Isabel Arriaga e Cunha, Bruxelas, in Jornal Público
Não há risco imediato de fornecimento aos países da União, mas em alguns já se nota uma quebra na pressão do gás
A União Europeia (UE) iniciou ontem uma missão de pressão sobre a Rússia e a Ucrânia para resolverem rapidamente a guerra do gás, embora sublinhando que o conflito não põe em risco, "no imediato", o aprovisionamento dos Vinte e Sete.
A nova "guerra do gás" constitui uma repetição do conflito de 2006, em que a Rússia interrompeu os fornecimentos à Ucrânia devido a uma disputa sobre os preços (ver texto ao lado), provocando fortes perturbações no aprovisionamento de vários países da UE em pleno Inverno.
Acima de tudo, os europeus continuam a recusar deixar-se arrastar para o que consideram um "conflito comercial bilateral", rejeitando dar à sua missão um rótulo de mediação e menos ainda de arbitragem, ao contrário do que Kiev e Moscovo parecem pretender. Isto, embora sabendo que, apesar de estarem agora mais protegidos do que em 2006 - nomeadamente graças ao aumento decretado desde então dos stocks obrigatórios de gás -, o aprovisionamento energético europeu poderá ser fortemente perturbado, se o conflito se eternizar. O problema está em que a Rússia fornece um quarto do gás consumido na UE, e que 80 por cento deste volume transita pela Ucrânia.
Vários países da UE - Eslováquia, República Checa, Roménia, Grécia, Polónia e Bulgária -, a par da Sérvia e Croácia, deram conta nos últimos dias de reduções significativas, nalguns casos até 20 por cento, da pressão do gás recebido através da Ucrânia, embora sem chegarem a considerar a situação preocupante.

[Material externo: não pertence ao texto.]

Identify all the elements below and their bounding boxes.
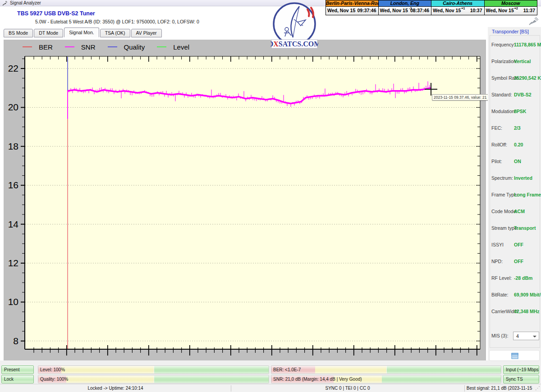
- chart-tooltip: 2023-11-15 09.37.46, value: 21: [432, 94, 489, 100]
- transponder-row-value: DVB-S2: [514, 92, 532, 97]
- clock-date: Wed, Nov 15: [380, 8, 408, 13]
- bar-text: SNR: 21,0 dB (Margin: 14,4 dB | Very Goo…: [273, 375, 362, 383]
- clock-date: Wed, Nov 15: [327, 8, 355, 13]
- transponder-row: Modulation:8PSK: [491, 109, 539, 115]
- world-clock-panel: Berlin-Paris-Vienna-RomaWed, Nov 1509:37…: [326, 0, 537, 15]
- clock-time: 09:37:46: [357, 8, 376, 13]
- transponder-row-value: Inverted: [514, 175, 532, 181]
- snr-bar: SNR: 21,0 dB (Margin: 14,4 dB | Very Goo…: [271, 375, 501, 383]
- tuner-name: TBS 5927 USB DVB-S2 Tuner: [17, 10, 95, 17]
- transponder-row-label: Code Mode:: [491, 209, 517, 214]
- transponder-panel: Transponder [BS] Frequency:11178,865 MHz…: [488, 27, 541, 360]
- lock-indicator: Lock: [1, 375, 34, 383]
- bar-shine: [271, 366, 501, 374]
- tab-av-player[interactable]: AV Player: [131, 29, 162, 37]
- transponder-row: Frame Type:Long Frame: [491, 192, 539, 198]
- clock-time-row: Wed, Nov 15+211:37: [485, 7, 537, 15]
- transponder-row: CarrierWidth:42,348 MHz: [491, 309, 539, 315]
- transponder-row: NPD:OFF: [491, 259, 539, 265]
- bar-text: BER: <1.0E-7: [273, 366, 301, 374]
- transponder-row-label: BitRate:: [491, 292, 508, 297]
- clock-time-row: Wed, Nov 1509:37:46: [326, 7, 378, 15]
- transponder-row-label: Frequency:: [491, 42, 515, 47]
- dxsatcs-logo: DXSATCS.COM: [270, 1, 318, 50]
- y-tick-label: 20: [8, 102, 18, 112]
- transponder-row-value: 2/3: [514, 125, 521, 131]
- y-tick-label: 8: [13, 336, 18, 346]
- mis-dropdown[interactable]: 4: [513, 332, 539, 340]
- transponder-row-value: 42,348 MHz: [514, 309, 540, 314]
- transponder-row: Spectrum:Inverted: [491, 175, 539, 182]
- transponder-row: FEC:2/3: [491, 125, 539, 132]
- transponder-row-label: NPD:: [491, 259, 503, 264]
- transponder-row-value: OFF: [514, 259, 523, 264]
- y-tick-label: 14: [8, 219, 19, 229]
- clock-utc-offset: +1: [461, 6, 465, 10]
- tab-bs-mode[interactable]: BS Mode: [4, 29, 33, 37]
- status-bar: Locked -> Uptime: 24:10:14 SYNC 0 | TEI …: [0, 384, 541, 392]
- y-tick-label: 16: [8, 180, 18, 190]
- transponder-row-label: Spectrum:: [491, 175, 513, 181]
- transponder-row: Standard:DVB-S2: [491, 92, 539, 98]
- bar-text: Quality: 100%: [40, 375, 68, 383]
- clock-time: 10:37: [470, 8, 482, 13]
- transponder-title: Transponder [BS]: [491, 29, 530, 34]
- y-tick-label: 18: [8, 141, 18, 151]
- ts-info-button[interactable]: [489, 350, 540, 361]
- transponder-row-value: 69,909 Mbit/s: [514, 292, 541, 297]
- clock-date: Wed, Nov 15: [433, 8, 461, 13]
- transponder-row: Pilot:ON: [491, 159, 539, 165]
- transponder-row: ISSYIOFF: [491, 242, 539, 248]
- clock-4: MoscowWed, Nov 15+211:37: [485, 0, 538, 15]
- ber-bar: BER: <1.0E-7: [271, 365, 501, 374]
- mis-selected-value: 4: [516, 333, 519, 339]
- status-best-signal: Best signal: 21,1 dB (2023-11-15 09:14): [464, 384, 534, 392]
- mis-label: MIS (3):: [491, 333, 508, 338]
- tab-tsa-ok-[interactable]: TSA (OK): [100, 29, 130, 37]
- bar-text: Level: 100%: [40, 366, 65, 374]
- tab-dt-mode[interactable]: DT Mode: [34, 29, 63, 37]
- present-indicator: Present: [1, 365, 34, 374]
- clock-2: London, EngWed, Nov 15-108:37:46: [379, 0, 432, 15]
- clock-1: Berlin-Paris-Vienna-RomaWed, Nov 1509:37…: [326, 0, 379, 15]
- transponder-row: Frequency:11178,865 MHz: [491, 42, 539, 48]
- sync-ts-indicator: Sync TS: [503, 375, 539, 383]
- transponder-row: Stream type:Transport: [491, 225, 539, 232]
- transponder-row-label: Modulation:: [491, 109, 516, 114]
- transponder-groupbox: [490, 35, 540, 348]
- resize-grip[interactable]: ⋰: [535, 385, 540, 391]
- transponder-row-value: ACM: [514, 209, 525, 214]
- transponder-row-value: 11178,865 MHz: [514, 42, 541, 47]
- transponder-row-label: RollOff:: [491, 142, 507, 147]
- quality-bar: Quality: 100%: [38, 375, 269, 383]
- transponder-row-label: ISSYI: [491, 242, 504, 247]
- level-bar: Level: 100%: [38, 365, 269, 374]
- clock-city: London, Eng: [379, 0, 431, 7]
- bar-shine: [38, 375, 269, 383]
- y-tick-label: 22: [8, 63, 18, 73]
- transponder-row-label: FEC:: [491, 125, 502, 131]
- clock-time-row: Wed, Nov 15+110:37: [431, 7, 484, 15]
- transponder-row: Symbol Rate:35290,542 KS/s: [491, 75, 539, 82]
- mini-satellite-icon: [528, 16, 539, 25]
- chart-region: BERSNRQualityLevel 810121416182022 2023-…: [4, 40, 486, 360]
- clock-time: 11:37: [523, 8, 535, 13]
- signal-analyzer-window: Signal Analyzer TBS 5927 USB DVB-S2 Tune…: [0, 0, 541, 392]
- transponder-row: RollOff:0.20: [491, 142, 539, 148]
- transponder-row-label: RF Level:: [491, 275, 512, 281]
- clock-time: 08:37:46: [410, 8, 429, 13]
- satellite-icon: [2, 0, 8, 6]
- mis-row: MIS (3): 4: [491, 332, 539, 340]
- tab-signal-mon-[interactable]: Signal Mon.: [64, 27, 99, 37]
- transponder-row: Code Mode:ACM: [491, 209, 539, 215]
- clock-utc-offset: +2: [514, 6, 518, 10]
- bar-shine: [38, 366, 269, 374]
- clock-time-row: Wed, Nov 15-108:37:46: [379, 7, 431, 15]
- transponder-row-value: Long Frame: [514, 192, 541, 197]
- list-icon: [511, 353, 518, 359]
- logo-text: DXSATCS.COM: [270, 40, 318, 48]
- clock-3: Cairo-AthensWed, Nov 15+110:37: [431, 0, 485, 15]
- clock-date: Wed, Nov 15: [486, 8, 514, 13]
- transponder-row-value: -28 dBm: [514, 275, 532, 281]
- chevron-down-icon: [533, 336, 536, 337]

A missão da UE, liderada pelo ministro checo do Comércio e Indústria, Martin Riman (cujo país preside à UE desde 1 de Janeiro), e pelo director-geral dos Transportes e Energia da Comissão Europeia, Matthias Ruete, arrancou ontem com uma série de contactos em Kiev. Para hoje está previsto um encontro com os responsáveis da Gazprom, o gigante estatal energético russo "numa capital europeia", segundo afirmou Ferran Tarradellas, porta-voz da Comissão para as questões energéticas. De acordo com o que afirmou ao PÚBLICO um responsável europeu, a escolha deverá incidir sobre Berlim.
Em paralelo, os embaixadores dos Vinte e Sete em Bruxelas reuniram-se ontem à tarde para analisar a situação e coordenar reacções na perspectiva de um encontro informal dos ministros dos Negócios Estrangeiros da UE previsto para quinta-feira, em Praga. Por seu lado, a Comissão convocou para sexta-feira um encontro de um comité especial de peritos energéticos nacionais encarregues de analisar os riscos de ruptura de aprovisionamento, para o qual a Gazprom e a companhia ucraniana de gás, Naftgaz, também foram convidadas. Igualmente sexta-feira, os embaixadores voltarão a reunir-se para novo ponto da situação.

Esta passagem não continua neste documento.